To find the local extreme values (points where the function has a maximum or minimum), we need to examine the behavior of the function around the critical points and within the given intervals.

The critical points are:
- x = 0 (found from y' = 0)
- x = 1 (found from y' = 0, with multiplicity 2)

To determine if these points are local maximum or minimum, we can use the first or second derivative test.

For x = 0:
Substitute x = 0 into y:
y(0) = (1/4)(0)^4 - (2/3)(0)^3 + (1/2)(0)^2 - 3 = -3
Since there is no interval around x = 0 where the function changes from increasing to decreasing or vice versa, there is no local extreme value at x = 0.

For x = 1:
Substitute x = 1 into y:
y(1) = (1/4)(1)^4 - (2/3)(1)^3 + (1/2)(1)^2 - 3 = -9/12 = -3/4
Since there is a change in behavior from increasing to decreasing at x = 1, there is a local maximum at (1, -3/4).

Therefore, we have determined the local extreme values:

e. Local extreme values: (1, -3/4) - local maximum

Finally, to find the inflection points (the points where the concavity changes), we need to look for the points where the second derivative changes sign.
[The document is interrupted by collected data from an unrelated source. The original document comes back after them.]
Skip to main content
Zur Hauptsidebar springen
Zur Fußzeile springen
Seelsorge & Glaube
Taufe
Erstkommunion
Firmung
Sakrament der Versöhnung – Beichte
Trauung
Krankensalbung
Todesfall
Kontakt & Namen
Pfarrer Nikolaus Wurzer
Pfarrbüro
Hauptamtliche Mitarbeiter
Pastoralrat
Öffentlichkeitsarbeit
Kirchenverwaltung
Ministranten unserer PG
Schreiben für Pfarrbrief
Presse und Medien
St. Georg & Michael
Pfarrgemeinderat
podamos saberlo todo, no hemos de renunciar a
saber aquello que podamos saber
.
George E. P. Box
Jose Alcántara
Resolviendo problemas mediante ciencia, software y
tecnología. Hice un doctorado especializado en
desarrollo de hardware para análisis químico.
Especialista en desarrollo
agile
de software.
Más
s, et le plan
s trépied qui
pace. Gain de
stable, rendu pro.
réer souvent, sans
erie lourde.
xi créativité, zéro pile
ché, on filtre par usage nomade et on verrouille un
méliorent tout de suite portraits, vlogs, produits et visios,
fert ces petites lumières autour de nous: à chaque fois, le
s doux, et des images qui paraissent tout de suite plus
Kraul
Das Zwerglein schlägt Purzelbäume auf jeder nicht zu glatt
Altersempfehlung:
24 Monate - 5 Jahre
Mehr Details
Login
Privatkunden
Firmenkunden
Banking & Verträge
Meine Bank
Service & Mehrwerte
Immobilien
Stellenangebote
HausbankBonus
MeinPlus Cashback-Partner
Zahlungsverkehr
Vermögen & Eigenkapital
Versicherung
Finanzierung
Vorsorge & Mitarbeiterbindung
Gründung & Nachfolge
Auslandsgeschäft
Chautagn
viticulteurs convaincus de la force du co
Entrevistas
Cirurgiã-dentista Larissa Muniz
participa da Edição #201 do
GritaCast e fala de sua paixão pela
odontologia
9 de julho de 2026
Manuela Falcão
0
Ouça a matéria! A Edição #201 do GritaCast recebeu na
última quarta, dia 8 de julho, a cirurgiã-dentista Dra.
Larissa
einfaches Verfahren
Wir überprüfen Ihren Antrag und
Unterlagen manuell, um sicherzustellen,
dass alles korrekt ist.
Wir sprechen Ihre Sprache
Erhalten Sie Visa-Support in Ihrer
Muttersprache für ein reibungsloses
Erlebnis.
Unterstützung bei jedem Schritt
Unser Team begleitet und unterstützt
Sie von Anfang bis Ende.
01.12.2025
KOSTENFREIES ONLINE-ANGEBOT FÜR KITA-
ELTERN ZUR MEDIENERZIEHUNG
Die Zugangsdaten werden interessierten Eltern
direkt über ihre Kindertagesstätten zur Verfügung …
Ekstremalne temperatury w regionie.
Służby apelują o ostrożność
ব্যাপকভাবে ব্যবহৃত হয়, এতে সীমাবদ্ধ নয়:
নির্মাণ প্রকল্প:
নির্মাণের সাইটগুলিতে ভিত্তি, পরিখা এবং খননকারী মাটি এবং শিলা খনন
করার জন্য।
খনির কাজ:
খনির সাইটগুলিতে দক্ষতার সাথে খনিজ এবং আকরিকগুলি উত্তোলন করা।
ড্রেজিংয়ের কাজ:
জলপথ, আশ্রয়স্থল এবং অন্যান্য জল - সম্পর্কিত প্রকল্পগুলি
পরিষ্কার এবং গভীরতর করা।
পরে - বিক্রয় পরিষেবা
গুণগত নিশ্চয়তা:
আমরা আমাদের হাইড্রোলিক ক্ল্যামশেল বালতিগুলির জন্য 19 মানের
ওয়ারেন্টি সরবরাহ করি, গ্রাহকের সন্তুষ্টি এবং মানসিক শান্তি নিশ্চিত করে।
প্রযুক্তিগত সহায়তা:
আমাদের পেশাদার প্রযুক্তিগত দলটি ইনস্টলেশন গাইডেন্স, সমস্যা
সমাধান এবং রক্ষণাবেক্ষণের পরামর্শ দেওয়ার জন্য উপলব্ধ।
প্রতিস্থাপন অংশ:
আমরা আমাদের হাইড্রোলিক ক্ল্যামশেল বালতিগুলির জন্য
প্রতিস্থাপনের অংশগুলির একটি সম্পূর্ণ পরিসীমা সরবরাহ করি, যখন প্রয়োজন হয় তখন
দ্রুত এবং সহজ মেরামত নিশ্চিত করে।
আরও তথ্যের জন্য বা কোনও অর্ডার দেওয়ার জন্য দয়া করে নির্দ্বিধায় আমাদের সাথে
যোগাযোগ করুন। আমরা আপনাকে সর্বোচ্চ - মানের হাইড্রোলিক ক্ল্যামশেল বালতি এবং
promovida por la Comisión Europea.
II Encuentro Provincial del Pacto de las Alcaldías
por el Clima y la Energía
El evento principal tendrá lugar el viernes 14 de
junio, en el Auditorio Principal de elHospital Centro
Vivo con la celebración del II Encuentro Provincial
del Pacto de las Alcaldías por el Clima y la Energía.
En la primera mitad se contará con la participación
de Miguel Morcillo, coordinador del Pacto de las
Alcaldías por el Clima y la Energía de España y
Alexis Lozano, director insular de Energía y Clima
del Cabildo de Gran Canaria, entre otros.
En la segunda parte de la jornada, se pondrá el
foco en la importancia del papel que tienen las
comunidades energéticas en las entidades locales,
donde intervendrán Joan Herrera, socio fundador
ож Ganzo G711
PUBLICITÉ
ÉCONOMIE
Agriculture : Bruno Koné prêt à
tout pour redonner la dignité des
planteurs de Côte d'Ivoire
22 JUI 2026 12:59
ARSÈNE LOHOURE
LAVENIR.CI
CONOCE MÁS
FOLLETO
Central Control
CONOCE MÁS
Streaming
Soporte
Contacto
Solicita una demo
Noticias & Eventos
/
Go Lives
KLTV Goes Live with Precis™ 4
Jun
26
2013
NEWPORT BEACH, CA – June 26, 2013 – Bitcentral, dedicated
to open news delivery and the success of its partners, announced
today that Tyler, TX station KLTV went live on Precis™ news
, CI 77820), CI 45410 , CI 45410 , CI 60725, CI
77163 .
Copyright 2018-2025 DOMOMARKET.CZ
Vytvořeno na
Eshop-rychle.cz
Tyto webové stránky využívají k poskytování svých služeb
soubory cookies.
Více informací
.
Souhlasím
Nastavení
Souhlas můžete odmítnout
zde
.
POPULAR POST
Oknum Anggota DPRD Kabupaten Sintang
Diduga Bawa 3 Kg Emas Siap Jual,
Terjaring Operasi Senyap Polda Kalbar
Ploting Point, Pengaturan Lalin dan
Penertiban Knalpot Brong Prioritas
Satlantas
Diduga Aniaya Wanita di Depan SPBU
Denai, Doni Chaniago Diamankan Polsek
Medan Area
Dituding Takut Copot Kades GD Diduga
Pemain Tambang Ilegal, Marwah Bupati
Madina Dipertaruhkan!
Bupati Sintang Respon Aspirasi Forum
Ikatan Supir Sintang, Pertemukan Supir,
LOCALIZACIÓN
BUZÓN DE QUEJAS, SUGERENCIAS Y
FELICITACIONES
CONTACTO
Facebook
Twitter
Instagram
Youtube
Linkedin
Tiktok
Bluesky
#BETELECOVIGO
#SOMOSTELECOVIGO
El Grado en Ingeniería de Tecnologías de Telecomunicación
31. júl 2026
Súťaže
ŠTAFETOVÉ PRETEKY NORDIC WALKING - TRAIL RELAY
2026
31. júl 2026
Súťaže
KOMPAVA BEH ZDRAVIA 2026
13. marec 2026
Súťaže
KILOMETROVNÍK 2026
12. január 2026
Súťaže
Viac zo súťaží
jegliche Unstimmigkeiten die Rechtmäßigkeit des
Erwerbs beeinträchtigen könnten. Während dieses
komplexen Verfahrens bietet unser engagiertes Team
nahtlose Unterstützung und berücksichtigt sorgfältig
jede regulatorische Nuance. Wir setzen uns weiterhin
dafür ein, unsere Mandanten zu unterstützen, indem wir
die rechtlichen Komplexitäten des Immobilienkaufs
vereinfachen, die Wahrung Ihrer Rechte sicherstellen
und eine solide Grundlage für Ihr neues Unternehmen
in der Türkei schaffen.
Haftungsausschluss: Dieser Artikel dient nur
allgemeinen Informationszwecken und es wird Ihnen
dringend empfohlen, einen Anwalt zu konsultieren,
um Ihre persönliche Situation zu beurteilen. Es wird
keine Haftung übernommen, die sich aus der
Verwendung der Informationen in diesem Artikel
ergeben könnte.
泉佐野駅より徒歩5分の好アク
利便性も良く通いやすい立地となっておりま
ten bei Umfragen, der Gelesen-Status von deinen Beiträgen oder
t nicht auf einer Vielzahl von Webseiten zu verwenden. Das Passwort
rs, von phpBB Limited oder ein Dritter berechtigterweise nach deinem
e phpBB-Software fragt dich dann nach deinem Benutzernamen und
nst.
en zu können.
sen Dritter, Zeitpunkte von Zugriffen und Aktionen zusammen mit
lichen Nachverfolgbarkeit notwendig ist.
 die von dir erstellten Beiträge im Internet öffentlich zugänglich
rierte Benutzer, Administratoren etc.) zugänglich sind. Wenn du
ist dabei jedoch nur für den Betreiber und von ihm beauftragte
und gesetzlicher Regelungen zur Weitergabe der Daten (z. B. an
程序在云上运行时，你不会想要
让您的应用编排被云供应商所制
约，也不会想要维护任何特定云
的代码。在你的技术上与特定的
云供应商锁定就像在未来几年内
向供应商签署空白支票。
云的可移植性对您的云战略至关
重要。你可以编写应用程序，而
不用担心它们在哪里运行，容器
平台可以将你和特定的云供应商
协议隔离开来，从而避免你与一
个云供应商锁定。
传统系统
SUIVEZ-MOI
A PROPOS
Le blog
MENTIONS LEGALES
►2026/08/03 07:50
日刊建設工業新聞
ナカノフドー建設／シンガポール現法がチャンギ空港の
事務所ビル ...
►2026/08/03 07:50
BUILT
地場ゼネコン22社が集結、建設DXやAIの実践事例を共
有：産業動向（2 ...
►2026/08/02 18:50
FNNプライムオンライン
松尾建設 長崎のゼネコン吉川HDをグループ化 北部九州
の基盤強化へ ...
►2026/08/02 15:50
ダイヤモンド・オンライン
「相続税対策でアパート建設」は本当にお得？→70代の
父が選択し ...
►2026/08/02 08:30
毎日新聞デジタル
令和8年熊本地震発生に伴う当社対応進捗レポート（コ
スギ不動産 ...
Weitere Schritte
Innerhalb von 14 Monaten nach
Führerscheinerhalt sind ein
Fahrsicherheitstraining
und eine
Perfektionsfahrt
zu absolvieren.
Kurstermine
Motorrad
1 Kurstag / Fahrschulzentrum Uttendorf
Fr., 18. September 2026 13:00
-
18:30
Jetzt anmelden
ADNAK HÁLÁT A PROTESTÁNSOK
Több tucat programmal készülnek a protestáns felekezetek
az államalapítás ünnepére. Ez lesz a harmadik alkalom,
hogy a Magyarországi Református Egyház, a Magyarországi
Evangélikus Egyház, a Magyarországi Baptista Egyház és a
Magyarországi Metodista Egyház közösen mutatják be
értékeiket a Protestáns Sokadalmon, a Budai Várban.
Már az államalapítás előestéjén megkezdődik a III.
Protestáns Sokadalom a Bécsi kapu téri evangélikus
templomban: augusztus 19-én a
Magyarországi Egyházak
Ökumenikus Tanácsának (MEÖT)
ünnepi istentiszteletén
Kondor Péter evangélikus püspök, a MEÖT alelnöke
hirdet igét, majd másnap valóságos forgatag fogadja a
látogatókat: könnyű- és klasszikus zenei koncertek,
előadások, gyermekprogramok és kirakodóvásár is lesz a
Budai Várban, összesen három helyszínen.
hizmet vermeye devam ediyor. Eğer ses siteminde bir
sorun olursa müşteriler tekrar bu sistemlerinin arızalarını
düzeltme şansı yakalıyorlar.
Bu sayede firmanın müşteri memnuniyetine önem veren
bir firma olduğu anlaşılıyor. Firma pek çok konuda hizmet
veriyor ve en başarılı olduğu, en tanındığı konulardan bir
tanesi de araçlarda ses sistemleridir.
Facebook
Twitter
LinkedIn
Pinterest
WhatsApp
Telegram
The critical point for the second derivative is:
- x = 1/3 (found from y'' = 0)

Substitute x = 1/3 into y:
y(1/3) = (1/4)(1/3)^4 - (2/3)(1/3)^3 + (1/2)(1/3)^2 - 3 = -499/216

Therefore, we have determined the inflection point:

f. Inflection point: (1/3, -499/216)

In summary, the exact intervals for the function y = (1/4)x^4 - (2/3)x^3 + (1/2)x^2 - 3 are:

a. Increasing: (0, infinity)
b. Decreasing: (-infinity, 0)
c. Concave up: (-infinity, 1/3) U (1, infinity)
d. Concave down: (1/3, 1)

With the local extreme value at (1, -3/4) as a local maximum and the inflection point at (1/3, -499/216).